DATA RECORDS:

........

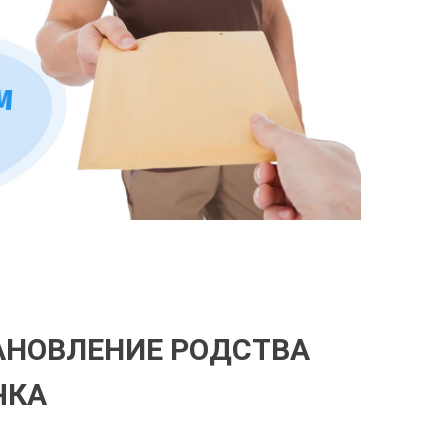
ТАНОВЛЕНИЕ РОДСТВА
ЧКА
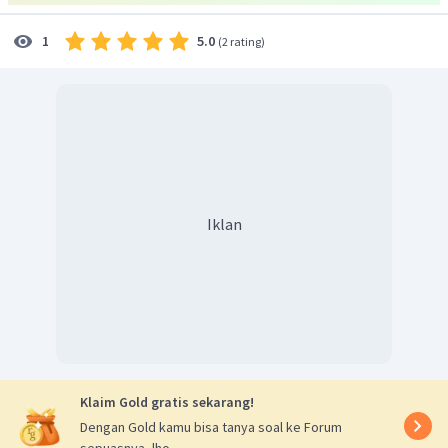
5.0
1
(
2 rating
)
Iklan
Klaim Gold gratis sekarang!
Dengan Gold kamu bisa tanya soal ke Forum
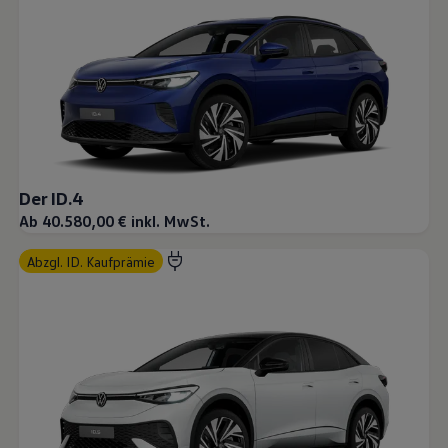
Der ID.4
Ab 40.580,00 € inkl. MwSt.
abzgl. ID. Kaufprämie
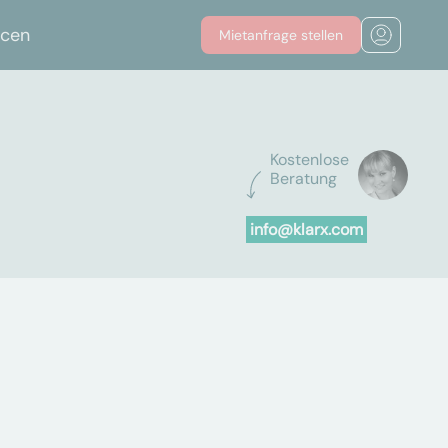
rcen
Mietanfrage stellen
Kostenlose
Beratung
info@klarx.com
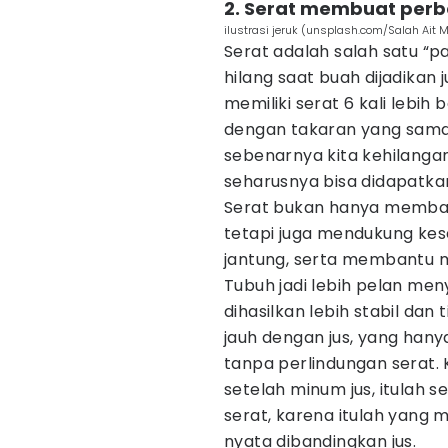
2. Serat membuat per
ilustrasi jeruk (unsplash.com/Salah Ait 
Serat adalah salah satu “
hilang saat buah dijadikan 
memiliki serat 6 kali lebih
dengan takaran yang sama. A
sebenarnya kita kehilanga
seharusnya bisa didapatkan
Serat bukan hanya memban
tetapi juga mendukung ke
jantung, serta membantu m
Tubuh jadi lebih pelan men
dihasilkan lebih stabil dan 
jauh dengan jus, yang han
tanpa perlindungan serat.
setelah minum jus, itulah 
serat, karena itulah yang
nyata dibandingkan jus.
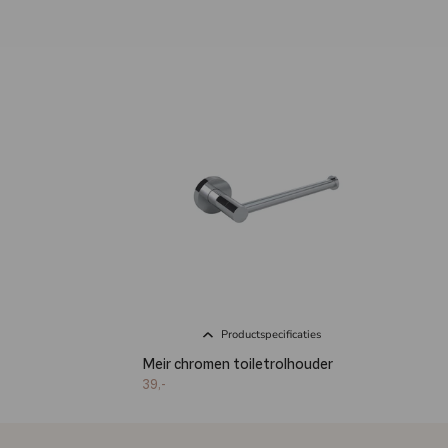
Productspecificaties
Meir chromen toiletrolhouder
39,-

........

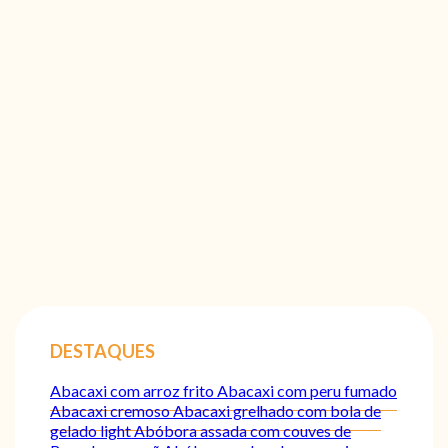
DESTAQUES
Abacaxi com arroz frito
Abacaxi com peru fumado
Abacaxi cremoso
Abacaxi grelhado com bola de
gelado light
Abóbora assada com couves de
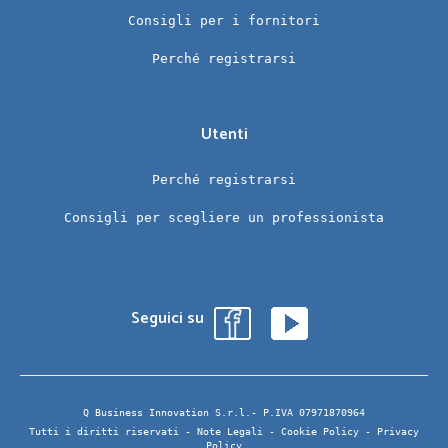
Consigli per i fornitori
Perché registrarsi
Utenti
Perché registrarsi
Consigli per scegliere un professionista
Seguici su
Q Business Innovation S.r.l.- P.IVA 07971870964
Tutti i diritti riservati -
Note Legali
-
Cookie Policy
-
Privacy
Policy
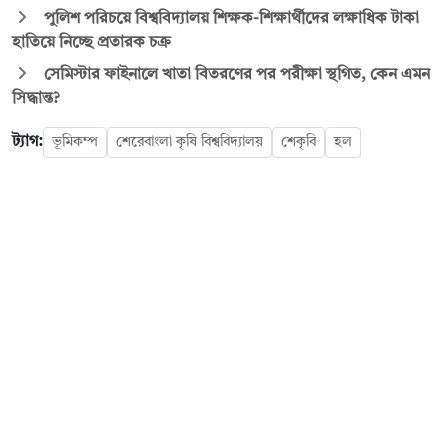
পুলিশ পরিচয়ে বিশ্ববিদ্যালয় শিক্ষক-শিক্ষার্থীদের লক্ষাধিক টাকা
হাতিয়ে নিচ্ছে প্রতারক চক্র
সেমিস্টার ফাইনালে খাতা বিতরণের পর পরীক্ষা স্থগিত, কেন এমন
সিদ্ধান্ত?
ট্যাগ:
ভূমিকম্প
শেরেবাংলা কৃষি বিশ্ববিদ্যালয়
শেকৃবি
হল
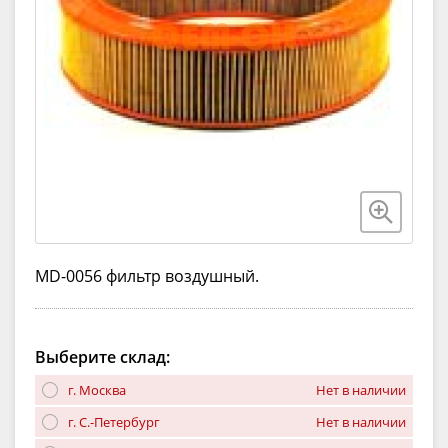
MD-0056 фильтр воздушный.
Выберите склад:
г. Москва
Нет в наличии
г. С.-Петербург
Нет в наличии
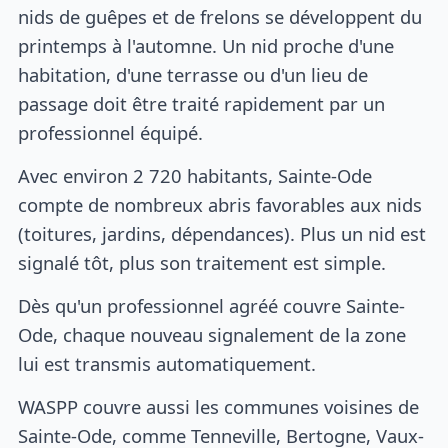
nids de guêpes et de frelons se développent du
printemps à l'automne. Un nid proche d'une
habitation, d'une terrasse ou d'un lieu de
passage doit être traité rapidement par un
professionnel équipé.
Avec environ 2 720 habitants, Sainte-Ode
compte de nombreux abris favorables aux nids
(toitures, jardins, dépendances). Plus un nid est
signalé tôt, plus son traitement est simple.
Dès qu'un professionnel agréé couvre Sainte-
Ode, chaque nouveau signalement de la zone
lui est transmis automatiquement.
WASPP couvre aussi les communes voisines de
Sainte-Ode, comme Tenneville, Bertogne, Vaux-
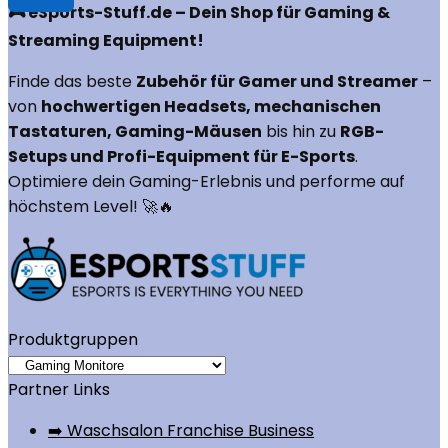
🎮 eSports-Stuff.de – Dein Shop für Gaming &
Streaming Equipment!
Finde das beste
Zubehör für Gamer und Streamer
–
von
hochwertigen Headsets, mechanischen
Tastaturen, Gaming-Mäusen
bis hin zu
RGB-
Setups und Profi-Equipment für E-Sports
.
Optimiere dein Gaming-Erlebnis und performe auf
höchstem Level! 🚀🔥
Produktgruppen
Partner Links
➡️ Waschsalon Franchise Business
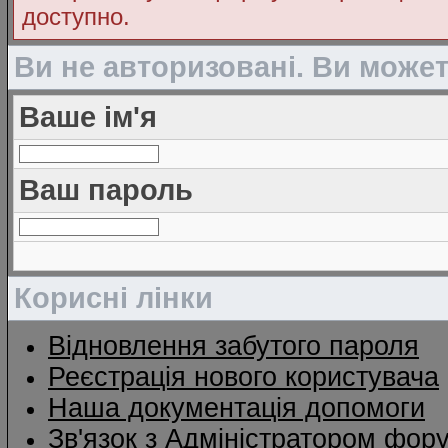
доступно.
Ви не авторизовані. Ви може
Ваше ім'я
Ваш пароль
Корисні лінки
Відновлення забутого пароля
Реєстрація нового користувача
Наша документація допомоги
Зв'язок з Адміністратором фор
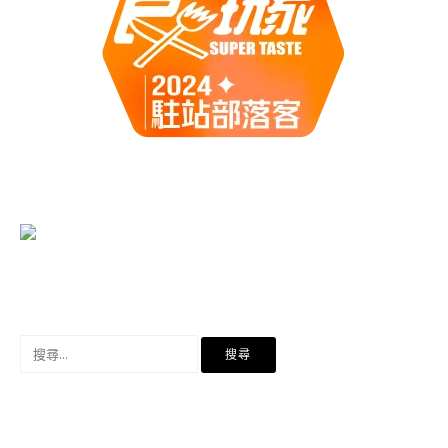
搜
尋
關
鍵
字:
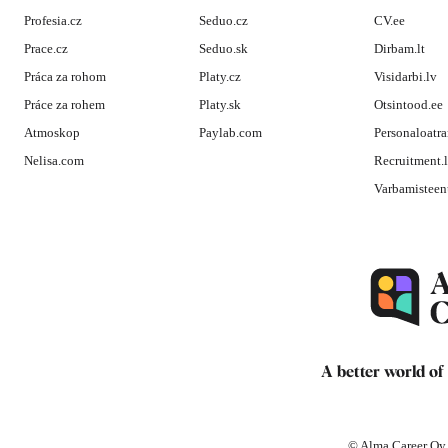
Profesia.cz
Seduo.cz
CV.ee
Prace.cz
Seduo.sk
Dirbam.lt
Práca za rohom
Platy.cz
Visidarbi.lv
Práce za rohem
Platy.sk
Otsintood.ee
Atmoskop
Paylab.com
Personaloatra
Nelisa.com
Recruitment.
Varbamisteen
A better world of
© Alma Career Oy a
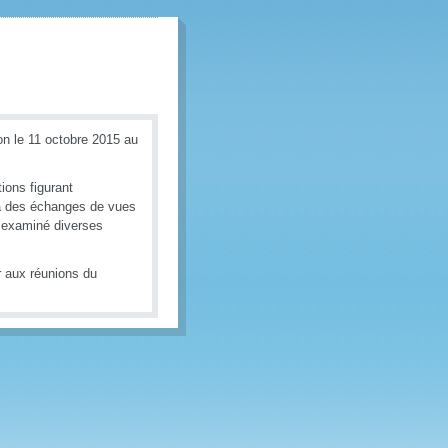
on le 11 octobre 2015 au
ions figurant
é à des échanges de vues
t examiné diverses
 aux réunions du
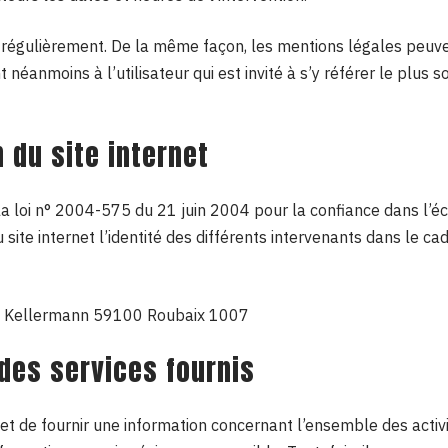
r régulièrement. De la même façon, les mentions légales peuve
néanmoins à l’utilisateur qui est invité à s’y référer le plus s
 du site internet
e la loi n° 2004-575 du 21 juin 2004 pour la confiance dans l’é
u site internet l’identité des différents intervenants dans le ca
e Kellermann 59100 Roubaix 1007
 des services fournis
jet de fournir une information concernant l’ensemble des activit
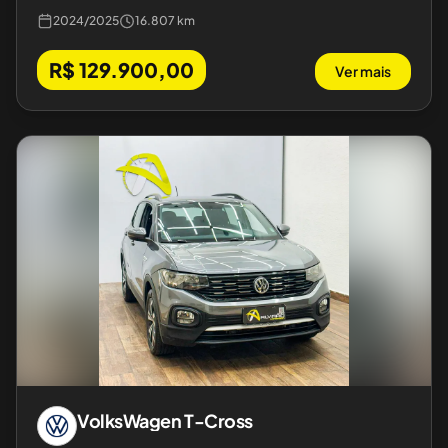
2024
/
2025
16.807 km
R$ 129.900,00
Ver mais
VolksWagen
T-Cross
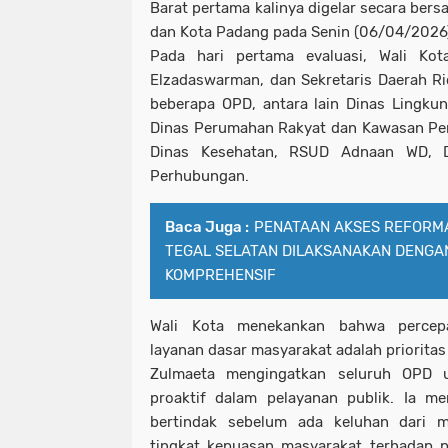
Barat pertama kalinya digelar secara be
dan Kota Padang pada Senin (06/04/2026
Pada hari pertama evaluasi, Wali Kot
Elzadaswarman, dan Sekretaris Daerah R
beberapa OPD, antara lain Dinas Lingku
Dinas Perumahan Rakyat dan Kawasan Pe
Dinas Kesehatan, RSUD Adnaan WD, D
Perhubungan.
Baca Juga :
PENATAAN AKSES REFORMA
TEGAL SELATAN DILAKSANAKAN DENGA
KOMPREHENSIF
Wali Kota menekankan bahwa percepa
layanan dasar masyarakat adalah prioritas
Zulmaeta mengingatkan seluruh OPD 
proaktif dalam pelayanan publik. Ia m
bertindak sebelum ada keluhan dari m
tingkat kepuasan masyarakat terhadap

........

Identify each line in the records above containing the word "masyarakat"; copy those lines.

EXPECTED OUTPUT:
layanan dasar masyarakat adalah prioritas
tingkat kepuasan masyarakat terhadap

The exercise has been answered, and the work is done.